Author: jukka
Date: Wed Oct 10 05:07:41 2007
New Revision: 583443
URL: http://svn.apache.org/viewvc?rev=583443&view=rev
Log:
TIKA-40 - Tika needs to support diverse character encodings
- Use ICU4J to parse text content
- Support Metadata.CONTENT_ENCODING hints in TXTParser
- Added specific test cases for TXTParser
Added:
incubator/tika/trunk/src/test/java/org/apache/tika/parser/
incubator/tika/trunk/src/test/java/org/apache/tika/parser/txt/
incubator/tika/trunk/src/test/java/org/apache/tika/parser/txt/TXTParserTest.java
(with props)
Modified:
incubator/tika/trunk/CHANGES.txt
incubator/tika/trunk/pom.xml
incubator/tika/trunk/src/main/java/org/apache/tika/parser/txt/TXTParser.java
Modified: incubator/tika/trunk/CHANGES.txt
URL:
http://svn.apache.org/viewvc/incubator/tika/trunk/CHANGES.txt?rev=583443&r1=583442&r2=583443&view=diff
==============================================================================
--- incubator/tika/trunk/CHANGES.txt (original)
+++ incubator/tika/trunk/CHANGES.txt Wed Oct 10 05:07:41 2007
@@ -82,3 +82,5 @@
37. TIKA-49 - Some files have old-style license headers, fixed (Robert Burrell
Donkin & bdelacretaz)
38. TIKA-51 - Leftover temp files after running Tika tests, fixed (bdelacretaz)
+
+39. TIKA-40 - Tika needs to support diverse character encodings (jukka)
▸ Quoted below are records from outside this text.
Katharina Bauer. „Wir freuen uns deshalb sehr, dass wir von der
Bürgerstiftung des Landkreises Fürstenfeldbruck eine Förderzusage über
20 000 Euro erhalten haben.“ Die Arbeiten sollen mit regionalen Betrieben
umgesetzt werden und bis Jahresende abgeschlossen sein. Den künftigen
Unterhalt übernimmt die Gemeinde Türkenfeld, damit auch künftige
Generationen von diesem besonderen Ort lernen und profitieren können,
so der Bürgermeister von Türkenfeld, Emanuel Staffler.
Modified: incubator/tika/trunk/pom.xml
URL:
http://svn.apache.org/viewvc/incubator/tika/trunk/pom.xml?rev=583443&r1=583442&r2=583443&view=diff
==============================================================================
--- incubator/tika/trunk/pom.xml (original)
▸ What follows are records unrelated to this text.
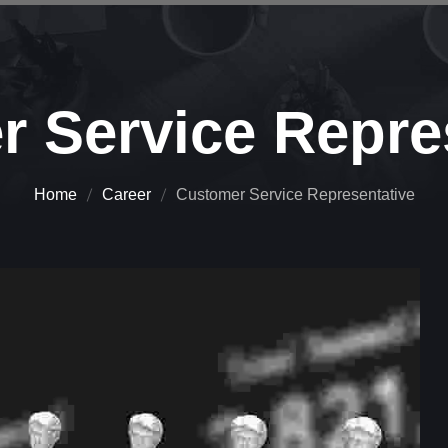
 Service Repre
Home
Career
Customer Service Representative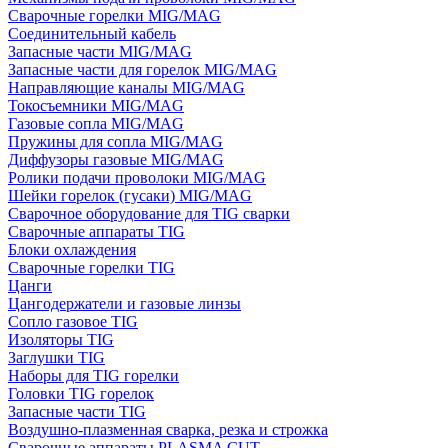
Сварочные горелки MIG/MAG
Соединительный кабель
Запасные части MIG/MAG
Запасные части для горелок MIG/MAG
Направляющие каналы MIG/MAG
Токосъемники MIG/MAG
Газовые сопла MIG/MAG
Пружины для сопла MIG/MAG
Диффузоры газовые MIG/MAG
Ролики подачи проволоки MIG/MAG
Шейки горелок (гусаки) MIG/MAG
Сварочное оборудование для TIG сварки
Сварочные аппараты TIG
Блоки охлаждения
Сварочные горелки TIG
Цанги
Цангодержатели и газовые линзы
Сопло газовое TIG
Изоляторы TIG
Заглушки TIG
Наборы для TIG горелки
Головки TIG горелок
Запасные части TIG
Воздушно-плазменная сварка, резка и строжка
Сварочные аппараты PLASMA CUT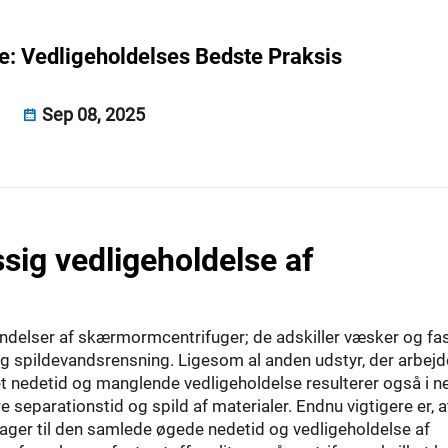
: Vedligeholdelses Bedste Praksis
Sep 08, 2025
ig vedligeholdelse af
endelser af skærmormcentrifuger; de adskiller væsker og fa
og spildevandsrensning. Ligesom al anden udstyr, der arbejd
et nedetid og manglende vedligeholdelse resulterer også i n
ere separationstid og spild af materialer. Endnu vigtigere er, a
drager til den samlede øgede nedetid og vedligeholdelse af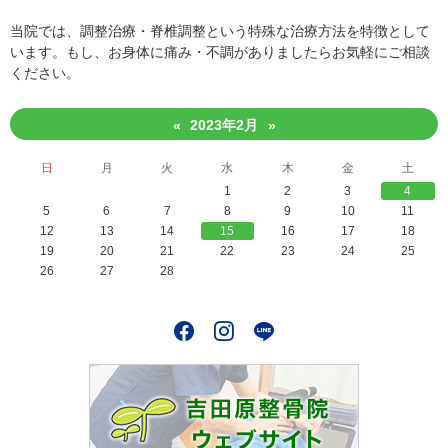
当院では、調整治療・脊椎調整という特殊な治療方法を特徴として
います。もし、お身体に痛み・不調がありましたらお気軽にご相談
ください。
2023年2月
«
»
日
月
火
水
木
金
土
1
2
3
4
5
6
7
8
9
10
11
12
13
14
15
16
17
18
19
20
21
22
23
24
25
26
27
28
Facebook
Instagram
LINE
+++ incubator/tika/trunk/pom.xml Wed Oct 10 05:07:41 2007
@@ -189,6 +189,11 @@
<version>4aug2000r7-dev</version>
</dependency>
<dependency>
+ <groupId>com.ibm.icu</groupId>
+ <artifactId>icu4j</artifactId>
+ <version>3.4.4</version>
+ </dependency>
+ <dependency>
<groupId>log4j</groupId>
<artifactId>log4j</artifactId>
<version>1.2.14</version>
Modified:
incubator/tika/trunk/src/main/java/org/apache/tika/parser/txt/TXTParser.java
URL:
http://svn.apache.org/viewvc/incubator/tika/trunk/src/main/java/org/apache/tika/parser/txt/TXTParser.java?rev=583443&r1=583442&r2=583443&view=diff
==============================================================================
---
incubator/tika/trunk/src/main/java/org/apache/tika/parser/txt/TXTParser.java
(original)
+++
incubator/tika/trunk/src/main/java/org/apache/tika/parser/txt/TXTParser.java
Wed Oct 10 05:07:41 2007
@@ -16,15 +16,17 @@
*/
package org.apache.tika.parser.txt;
-import java.io.BufferedReader;
+import java.io.BufferedInputStream;
import java.io.IOException;
import java.io.InputStream;
-import java.io.InputStreamReader;
import org.apache.tika.exception.TikaException;
import org.apache.tika.metadata.Metadata;
import org.apache.tika.parser.Parser;
+import com.ibm.icu.text.CharsetDetector;
+import com.ibm.icu.text.CharsetMatch;
+
/**
* Text parser
*/
@@ -32,16 +34,35 @@
public String parse(InputStream stream, Metadata metadata)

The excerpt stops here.